Opportunity in Legg move

The high-profile office space that will come available at 100 Light Street when money manager Legg Mason Inc. moves to Harbor East in 2009 presents an unusual chance to lure new companies to Baltimore. But it also could put pressure on downtown's traditional core as it competes with newer areas such as Harbor East, experts say.

Legg announced last week that it would leave the landmark 1970s skyscraper - the first private office tower built in the Inner Harbor - and consolidate nearly all its 1,000 Baltimore area employees in a new 24-story office tower that will bear its name in the H&S; Properties Development Corp. waterfront project at Harbor East. Legg currently leases 23 floors in the 35-story Light Street building.


It's not often that such a large amount of prime real estate becomes available in a signature building in a downtown setting.

"It's an opportunity," said M.J. "Jay" Brodie, president of the Baltimore Development Corp., the city's economic development arm. "It's some nice space in an excellent building to offer that would not otherwise be available."


But Richard P. Clinch, director of economic research with the University of Baltimore's Jacob France Institute, said that even as the traditional business district is expanding with the development at Harbor East, there is a downside.

"You're hollowing out what is the traditional downtown," he said. "It's hard for the owners of the existing building, because it's always harder to fill yesterday's space than today's space. In many ways, Harbor East has built up a better downtown than downtown."

Given the new commercial space in Harbor East and the 2.5 million square feet of office and retail space that developer Patrick Turner plans for Westport, downtown space has competition, he said.

"The price of the Legg Mason space is going to have to fall," Clinch said. "Your old, traditional downtown office space is no longer the top address. That might be good for the city. As the price falls, people will move in who might have been in Columbia."

David Gillece, president of Colliers Pinkard, which manages the Legg property, said downtown is in far better shape to absorb the space than it was a decade ago, especially as older Class B buildings have been converted to other uses.

"I'm way less concerned than I would have been 10 years ago," Gillece said. "The answer now is that the properties that are being left are being converted to other uses."

A number of older downtown buildings have been turned into hotels or residences, including the Hampton Inn in the old USF&G; Insurance Building at Redwood and Calvert streets and the conversion of the Jefferson Building on North Charles Street into apartments. Baltimore Gas and Electric Co.'s former Charles Center building is being converted to apartments.

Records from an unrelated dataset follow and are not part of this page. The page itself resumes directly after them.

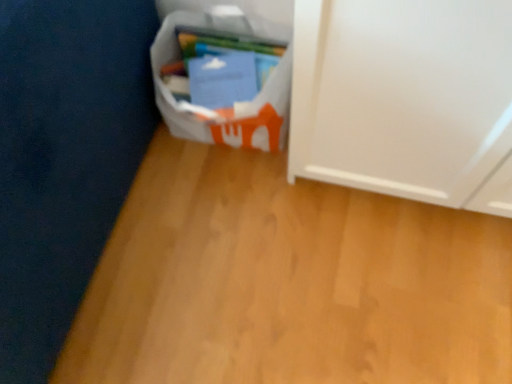 Question: Should I look upward or downward to see white paper at lower left?

Choices:
 (A) down
 (B) up

Answer: (B) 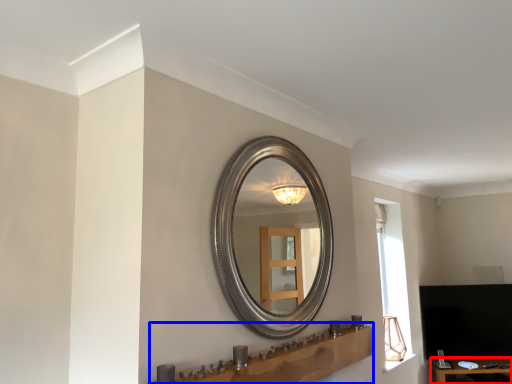 Question: Which object appears closest to the camera in this image, table (highlighted by a red box) or vanity (highlighted by a blue box)?

Choices:
 (A) table
 (B) vanity

Answer: (B) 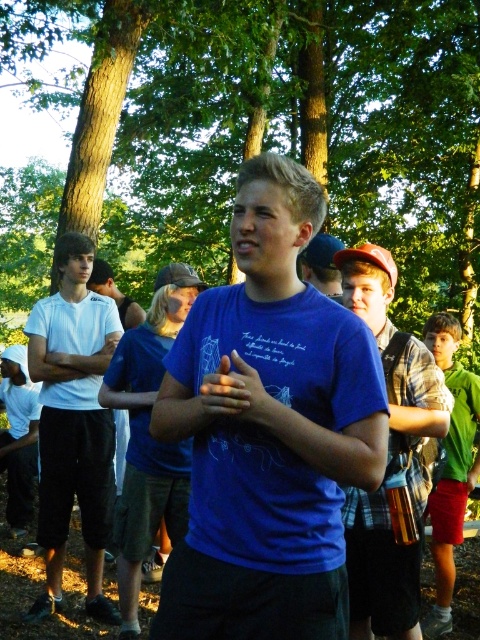 Question: From the image, what is the correct spatial relationship of blue cotton shirt at center in relation to green fabric shirt at center?

Choices:
 (A) right
 (B) left

Answer: (B)

Question: Can you confirm if white matte t-shirt at left is positioned above matte blue t-shirt at center?

Choices:
 (A) yes
 (B) no

Answer: (B)

Question: Estimate the real-world distances between objects in this image. Which object is farther from the green fabric shirt at center?

Choices:
 (A) blue matte shirt at center
 (B) green leafy tree at center

Answer: (B)

Question: Which of the following is the farthest from the observer?

Choices:
 (A) (51, 45)
 (B) (451, 596)

Answer: (A)

Question: Can you confirm if blue cotton shirt at center is positioned below green fabric shirt at center?

Choices:
 (A) no
 (B) yes

Answer: (A)

Question: Among these points, which one is farthest from the camera?

Choices:
 (A) (193, 493)
 (B) (121, 614)
 (C) (456, 348)

Answer: (C) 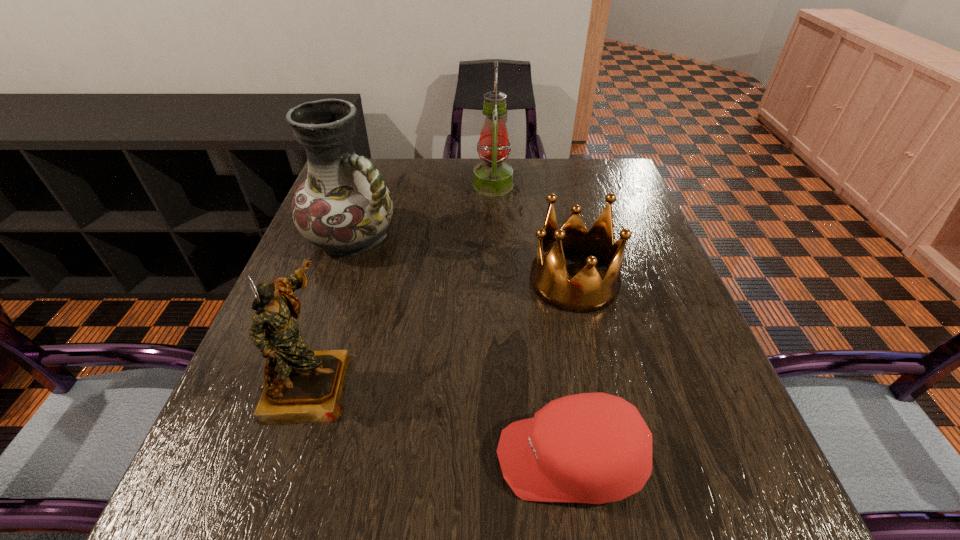 Locate an element on the screen. The height and width of the screenshot is (540, 960). the farthest object is located at coordinates (493, 177).

Locate an element on the screen. vase is located at coordinates (344, 206).

This screenshot has width=960, height=540. I want to click on figurine, so click(x=301, y=385).

This screenshot has width=960, height=540. Identify the location of the second shortest object. point(586,292).

Find the location of a particular element. The image size is (960, 540). cap is located at coordinates (595, 448).

The image size is (960, 540). I want to click on free spot located on the front of the farthest object, so click(x=495, y=232).

You are a GUI agent. You are given a task and a screenshot of the screen. Output one action in this format:
    pyautogui.click(x=<x>, y=<y>)
    Task: Click on the vacant space located on the right of the vase
    The width and height of the screenshot is (960, 540).
    Given the screenshot: What is the action you would take?
    pyautogui.click(x=461, y=238)

Where is `vacant space located 0.310m on the front-facing side of the third tallest object`? vacant space located 0.310m on the front-facing side of the third tallest object is located at coordinates (520, 383).

Locate an element on the screen. The width and height of the screenshot is (960, 540). vacant area situated 0.400m on the back of the crown is located at coordinates (549, 170).

Identify the location of blank space located 0.210m on the front-facing side of the shortest object. Image resolution: width=960 pixels, height=540 pixels. (364, 458). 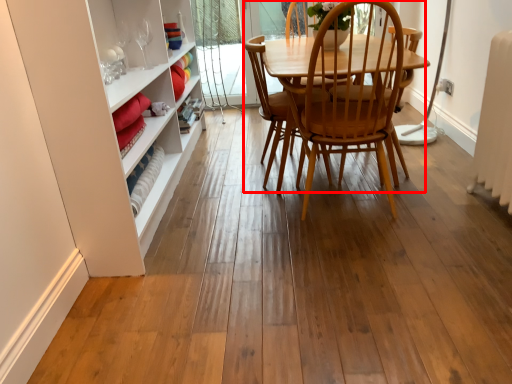 Question: From the image's perspective, considering the relative positions of chair (annotated by the red box) and armchair in the image provided, where is chair (annotated by the red box) located with respect to the staircase?

Choices:
 (A) above
 (B) below

Answer: (B) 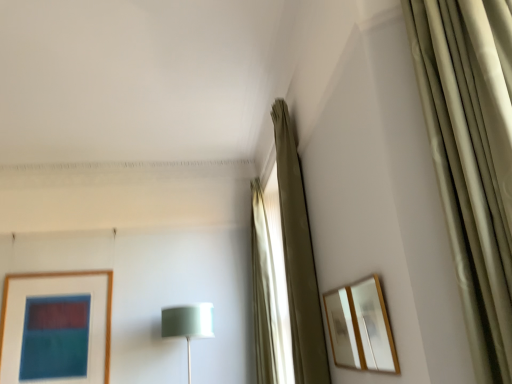 Question: Should I look upward or downward to see wooden-framed mirror at right, the first picture frame positioned from the front?

Choices:
 (A) up
 (B) down

Answer: (B)

Question: Is satin green shade at center far away from wooden-framed mirror at right, the first picture frame positioned from the front?

Choices:
 (A) yes
 (B) no

Answer: (A)

Question: From the image's perspective, would you say satin green shade at center is shown under wooden-framed mirror at right, the first picture frame positioned from the front?

Choices:
 (A) yes
 (B) no

Answer: (A)

Question: Does satin green shade at center lie behind wooden-framed mirror at right, the second picture frame positioned from the back?

Choices:
 (A) no
 (B) yes

Answer: (B)

Question: From a real-world perspective, does satin green shade at center stand above wooden-framed mirror at right, the second picture frame positioned from the back?

Choices:
 (A) yes
 (B) no

Answer: (B)

Question: Could you tell me if satin green shade at center is turned towards wooden-framed mirror at right, the first picture frame positioned from the front?

Choices:
 (A) yes
 (B) no

Answer: (B)

Question: Is satin green shade at center oriented away from wooden-framed mirror at right, the first picture frame positioned from the front?

Choices:
 (A) no
 (B) yes

Answer: (A)

Question: Considering the relative positions of wooden mirror at upper right, which is the 1th picture frame from back to front, and satin green shade at center in the image provided, is wooden mirror at upper right, which is the 1th picture frame from back to front, to the left of satin green shade at center from the viewer's perspective?

Choices:
 (A) yes
 (B) no

Answer: (B)

Question: Is wooden mirror at upper right, arranged as the 2th picture frame when viewed from the front, in front of satin green shade at center?

Choices:
 (A) yes
 (B) no

Answer: (A)

Question: Is wooden mirror at upper right, which is the 1th picture frame from back to front, aimed at satin green shade at center?

Choices:
 (A) yes
 (B) no

Answer: (B)

Question: Is wooden mirror at upper right, arranged as the 2th picture frame when viewed from the front, in contact with satin green shade at center?

Choices:
 (A) no
 (B) yes

Answer: (A)

Question: Is wooden mirror at upper right, arranged as the 2th picture frame when viewed from the front, looking in the opposite direction of satin green shade at center?

Choices:
 (A) yes
 (B) no

Answer: (B)

Question: From a real-world perspective, is wooden mirror at upper right, arranged as the 2th picture frame when viewed from the front, under satin green shade at center?

Choices:
 (A) no
 (B) yes

Answer: (A)

Question: Can you confirm if satin green shade at center is wider than beige fabric curtain at center, which ranks as the 1th curtain in back-to-front order?

Choices:
 (A) no
 (B) yes

Answer: (B) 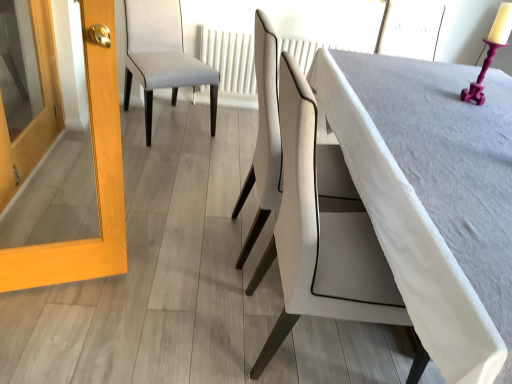 I want to click on light wood frame at left, so click(x=95, y=178).

Considering the sizes of light gray fabric chair at upper left, which is the second chair in right-to-left order, and light wood frame at left in the image, is light gray fabric chair at upper left, which is the second chair in right-to-left order, taller or shorter than light wood frame at left?

In the image, light gray fabric chair at upper left, which is the second chair in right-to-left order, appears to be shorter than light wood frame at left.

From the image's perspective, would you say light gray fabric chair at upper left, which is the first chair in left-to-right order, is shown under light wood frame at left?

No, from the image's perspective, light gray fabric chair at upper left, which is the first chair in left-to-right order, is not below light wood frame at left.

Can you tell me how much light gray fabric chair at upper left, which appears as the second chair when viewed from the front, and light wood frame at left differ in facing direction?

The facing directions of light gray fabric chair at upper left, which appears as the second chair when viewed from the front, and light wood frame at left are 13.1 degrees apart.

Locate an element on the screen. screen door located above the light gray fabric chair at upper left, which appears as the second chair when viewed from the front (from a real-world perspective) is located at coordinates (95, 178).

I want to click on the 1st chair above when counting from the smooth gray table at center (from the image's perspective), so click(x=264, y=135).

From the picture: Is white leather chair at center, which is the first chair in front-to-back order, outside of smooth gray table at center?

Indeed, white leather chair at center, which is the first chair in front-to-back order, is completely outside smooth gray table at center.

Who is shorter, white leather chair at center, the second chair when ordered from back to front, or smooth gray table at center?

Standing shorter between the two is smooth gray table at center.

From a real-world perspective, is white leather chair at center, the second chair when ordered from back to front, positioned under light wood frame at left based on gravity?

Yes.

In the scene shown: In terms of size, does white leather chair at center, the second chair when ordered from back to front, appear bigger or smaller than light wood frame at left?

Considering their sizes, white leather chair at center, the second chair when ordered from back to front, takes up more space than light wood frame at left.

Considering their positions, is white leather chair at center, the second chair when ordered from back to front, located in front of or behind light wood frame at left?

white leather chair at center, the second chair when ordered from back to front, is positioned farther from the viewer than light wood frame at left.

Considering the points (277, 105) and (116, 76), which point is in front, point (277, 105) or point (116, 76)?

The point (277, 105) is in front.

You are a GUI agent. You are given a task and a screenshot of the screen. Output one action in this format:
    pyautogui.click(x=<x>, y=<y>)
    Task: Click on the chair that is the 1st one when counting forward from the white textured radiator at center
    This screenshot has width=512, height=384.
    Given the screenshot: What is the action you would take?
    (x=162, y=56)

How many degrees apart are the facing directions of light gray fabric chair at upper left, the 1th chair viewed from the back, and white textured radiator at center?

30.9 degrees separate the facing orientations of light gray fabric chair at upper left, the 1th chair viewed from the back, and white textured radiator at center.

From the picture: Which object is thinner, light gray fabric chair at upper left, the 1th chair viewed from the back, or white textured radiator at center?

Thinner between the two is white textured radiator at center.

Which is more to the left, light gray fabric chair at upper left, which appears as the second chair when viewed from the front, or white textured radiator at center?

light gray fabric chair at upper left, which appears as the second chair when viewed from the front.

Could you tell me if white textured radiator at center is turned towards white leather chair at center, the second chair when ordered from back to front?

Yes.

Considering the sizes of white textured radiator at center and white leather chair at center, the second chair when ordered from back to front, in the image, is white textured radiator at center wider or thinner than white leather chair at center, the second chair when ordered from back to front,?

Considering their sizes, white textured radiator at center looks slimmer than white leather chair at center, the second chair when ordered from back to front.

In the scene shown: From a real-world perspective, between white textured radiator at center and white leather chair at center, which is the first chair in front-to-back order, who is vertically higher?

In real-world perspective, white leather chair at center, which is the first chair in front-to-back order, is above.

Considering the sizes of objects white textured radiator at center and white leather chair at center, the 2th chair in the left-to-right sequence, in the image provided, who is shorter, white textured radiator at center or white leather chair at center, the 2th chair in the left-to-right sequence,?

white textured radiator at center.

Considering the relative positions of light gray fabric chair at upper left, which is the second chair in right-to-left order, and white leather chair at center, which is the first chair from right to left, in the image provided, is light gray fabric chair at upper left, which is the second chair in right-to-left order, behind white leather chair at center, which is the first chair from right to left,?

Yes, light gray fabric chair at upper left, which is the second chair in right-to-left order, is further from the camera.

Which object is wider, light gray fabric chair at upper left, which appears as the second chair when viewed from the front, or white leather chair at center, the second chair when ordered from back to front?

light gray fabric chair at upper left, which appears as the second chair when viewed from the front.

Are light gray fabric chair at upper left, the 1th chair viewed from the back, and white leather chair at center, the second chair when ordered from back to front, making contact?

light gray fabric chair at upper left, the 1th chair viewed from the back, is not next to white leather chair at center, the second chair when ordered from back to front, and they're not touching.

Is white textured radiator at center to the right of light gray fabric chair at upper left, the 1th chair viewed from the back, from the viewer's perspective?

Correct, you'll find white textured radiator at center to the right of light gray fabric chair at upper left, the 1th chair viewed from the back.

Is point (233, 73) more distant than point (145, 64)?

Yes, it is behind point (145, 64).

From the picture: Does white textured radiator at center have a lesser height compared to light gray fabric chair at upper left, which is the first chair in left-to-right order?

Indeed, white textured radiator at center has a lesser height compared to light gray fabric chair at upper left, which is the first chair in left-to-right order.

Is white textured radiator at center turned away from light gray fabric chair at upper left, which is the second chair in right-to-left order?

No, light gray fabric chair at upper left, which is the second chair in right-to-left order, is not at the back of white textured radiator at center.

Locate an element on the screen. Image resolution: width=512 pixels, height=384 pixels. screen door that appears below the light gray fabric chair at upper left, which appears as the second chair when viewed from the front (from the image's perspective) is located at coordinates (95, 178).

Image resolution: width=512 pixels, height=384 pixels. I want to click on the 1st chair behind when counting from the smooth gray table at center, so pos(264,135).

When comparing their distances from light wood frame at left, does white textured radiator at center or light gray fabric chair at upper left, which appears as the second chair when viewed from the front, seem closer?

light gray fabric chair at upper left, which appears as the second chair when viewed from the front, lies closer to light wood frame at left than the other object.

Based on their spatial positions, is light wood frame at left or smooth gray table at center closer to white leather chair at center, which is the first chair from right to left?

light wood frame at left.

Looking at the image, which one is located closer to white textured radiator at center, light gray fabric chair at upper left, the 1th chair viewed from the back, or white leather chair at center, the second chair when ordered from back to front?

light gray fabric chair at upper left, the 1th chair viewed from the back, is positioned closer to the anchor white textured radiator at center.

Estimate the real-world distances between objects in this image. Which object is further from white leather chair at center, the second chair when ordered from back to front, light gray fabric chair at upper left, which appears as the second chair when viewed from the front, or white textured radiator at center?

white textured radiator at center is further to white leather chair at center, the second chair when ordered from back to front.

When comparing their distances from light gray fabric chair at upper left, which is the second chair in right-to-left order, does light wood frame at left or white textured radiator at center seem closer?

white textured radiator at center lies closer to light gray fabric chair at upper left, which is the second chair in right-to-left order, than the other object.

Estimate the real-world distances between objects in this image. Which object is further from smooth gray table at center, light gray fabric chair at upper left, the 1th chair viewed from the back, or light wood frame at left?

Based on the image, light gray fabric chair at upper left, the 1th chair viewed from the back, appears to be further to smooth gray table at center.

Based on the photo, from the image, which object appears to be nearer to light wood frame at left, smooth gray table at center or white leather chair at center, the 2th chair in the left-to-right sequence?

white leather chair at center, the 2th chair in the left-to-right sequence, is positioned closer to the anchor light wood frame at left.

Based on their spatial positions, is white textured radiator at center or white leather chair at center, the second chair when ordered from back to front, closer to light wood frame at left?

white leather chair at center, the second chair when ordered from back to front, is positioned closer to the anchor light wood frame at left.

Identify the location of chair between light wood frame at left and light gray fabric chair at upper left, which is the first chair in left-to-right order, from front to back. This screenshot has width=512, height=384. (x=264, y=135).

Locate an element on the screen. Image resolution: width=512 pixels, height=384 pixels. chair located between white leather chair at center, the second chair when ordered from back to front, and white textured radiator at center in the depth direction is located at coordinates (162, 56).

Where is `screen door between smooth gray table at center and white textured radiator at center in the front-back direction`? The image size is (512, 384). screen door between smooth gray table at center and white textured radiator at center in the front-back direction is located at coordinates (95, 178).

The width and height of the screenshot is (512, 384). Identify the location of chair located between smooth gray table at center and light gray fabric chair at upper left, the 1th chair viewed from the back, in the depth direction. pos(264,135). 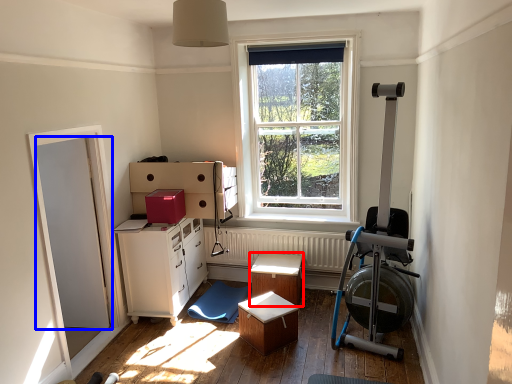 Question: Which of the following is the farthest to the observer, table (highlighted by a red box) or door (highlighted by a blue box)?

Choices:
 (A) table
 (B) door

Answer: (A) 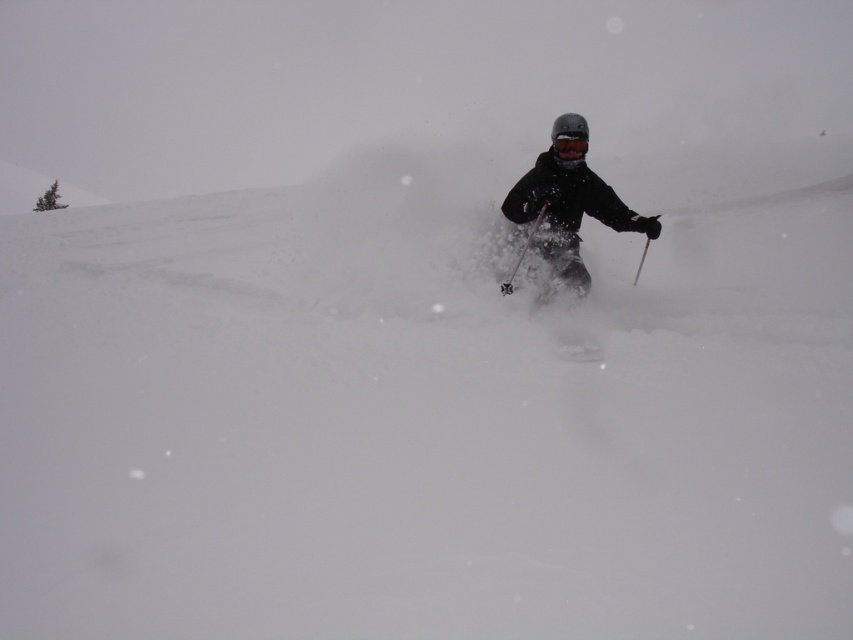 Does matte black ski suit at center appear on the right side of metallic silver ski pole at center?

Correct, you'll find matte black ski suit at center to the right of metallic silver ski pole at center.

Is matte black ski suit at center below metallic silver ski pole at center?

No, matte black ski suit at center is not below metallic silver ski pole at center.

Between point (583, 168) and point (505, 292), which one is positioned behind?

The point (583, 168) is more distant.

The height and width of the screenshot is (640, 853). I want to click on matte black ski suit at center, so [567, 212].

Does point (563, 125) lie in front of point (554, 147)?

Yes, it is.

Is point (555, 177) positioned before point (573, 156)?

No, it is behind (573, 156).

You are a GUI agent. You are given a task and a screenshot of the screen. Output one action in this format:
    pyautogui.click(x=<x>, y=<y>)
    Task: Click on the matte black ski suit at center
    This screenshot has height=640, width=853.
    Given the screenshot: What is the action you would take?
    pyautogui.click(x=567, y=212)

Does transparent plastic goggles at center have a larger size compared to metallic silver ski pole at center?

Actually, transparent plastic goggles at center might be smaller than metallic silver ski pole at center.

Is point (567, 152) in front of point (512, 269)?

That is True.

What do you see at coordinates (569, 144) in the screenshot?
I see `transparent plastic goggles at center` at bounding box center [569, 144].

Where is `transparent plastic goggles at center`? The image size is (853, 640). transparent plastic goggles at center is located at coordinates (569, 144). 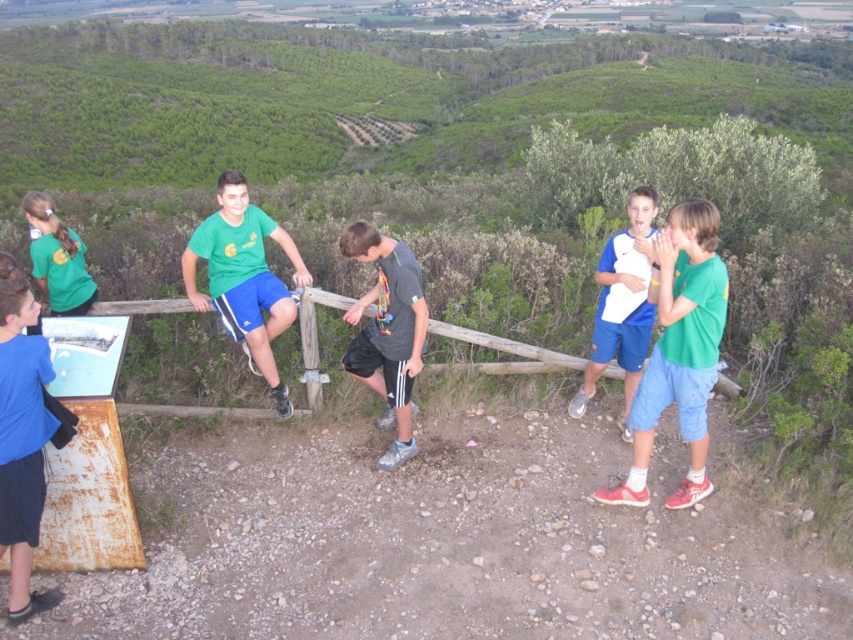 Based on the photo, you are trying to decide which clothing item has a larger horizontal width in the image. The options are the dark gray fabric shorts at center and the blue fabric shirt at right. Based on the scene description, which one is wider?

The dark gray fabric shorts at center might be wider than blue fabric shirt at right according to the description. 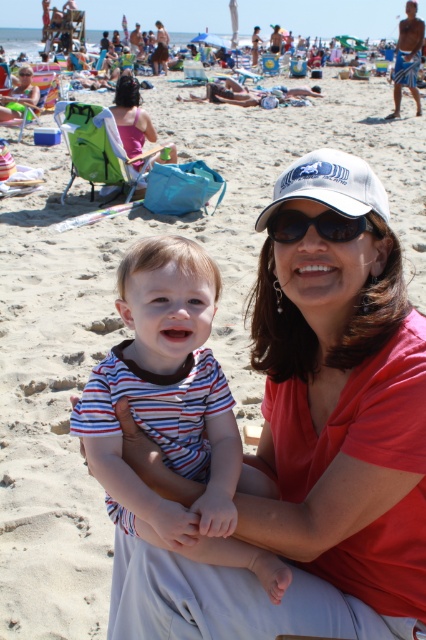 You are a photographer standing at the beach. You want to take a photo of the striped cotton shirt at center and the white mesh baseball cap at center. Which object should you focus on first to ensure both are in focus?

You should focus on the striped cotton shirt at center first because it is closer to the viewer than the white mesh baseball cap at center, so adjusting focus from near to far will help both be in focus.

You are a photographer trying to capture a clear shot of the black plastic sunglasses at center and the pink fabric chair at upper left. Which object should you focus on first to ensure both are in sharp focus?

The black plastic sunglasses at center should be focused on first since it is in front of the pink fabric chair at upper left, allowing both to be in focus when starting with the closer object.

You are a photographer trying to capture a closeup shot of the white mesh baseball cap at center and the black plastic sunglasses at center. Since you want to focus on the cap, which object should you zoom in on more, considering their sizes?

The white mesh baseball cap at center is larger than the black plastic sunglasses at center, so you should zoom in more on the white mesh baseball cap at center to focus on it properly. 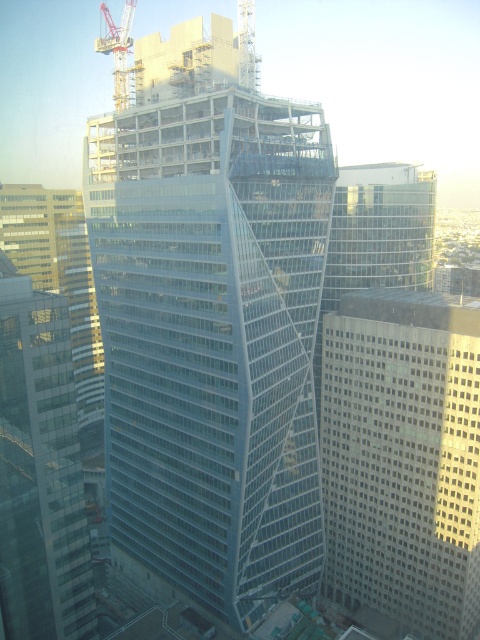 You are standing in front of the skyscraper and want to take a photo. You notice two points marked on the building at coordinates point (420, 544) and point (80, 550). Which point is closer to your camera when taking the photo?

Point (80, 550) is closer to the camera because it is located lower on the building compared to point (420, 544), which is higher up and thus further away.

You are an architect reviewing a city plan. You notice the glassy steel skyscraper at center and the gray concrete building at center. Which one is positioned higher in the image?

The glassy steel skyscraper at center is positioned higher in the image than the gray concrete building at center.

"The best news for Baltimore is the signal from Legg to not just stick around for the next 18 years but to make an investment and a visible investment in Baltimore," Gillece said. "Those are the kinds of moments that cities dream about."


In addition, two other former parts of Legg that sublet from their former parent also are moving. Stockbroker Smith Barney, which Citigroup acquired from Legg as part of a swap, will depart for Harbor East in May. The financial institution has signed a lease for 42,000 square feet, said Michael S. Beatty, president of H&S; Properties. That office, at 800 Aliceanna St., will occupy the same block as a seven-screen multiplex cinema and a health club.

And a division bought by Stifel Nicolaus & Co. of St. Louis said in November that it would move to the 1 South Street building.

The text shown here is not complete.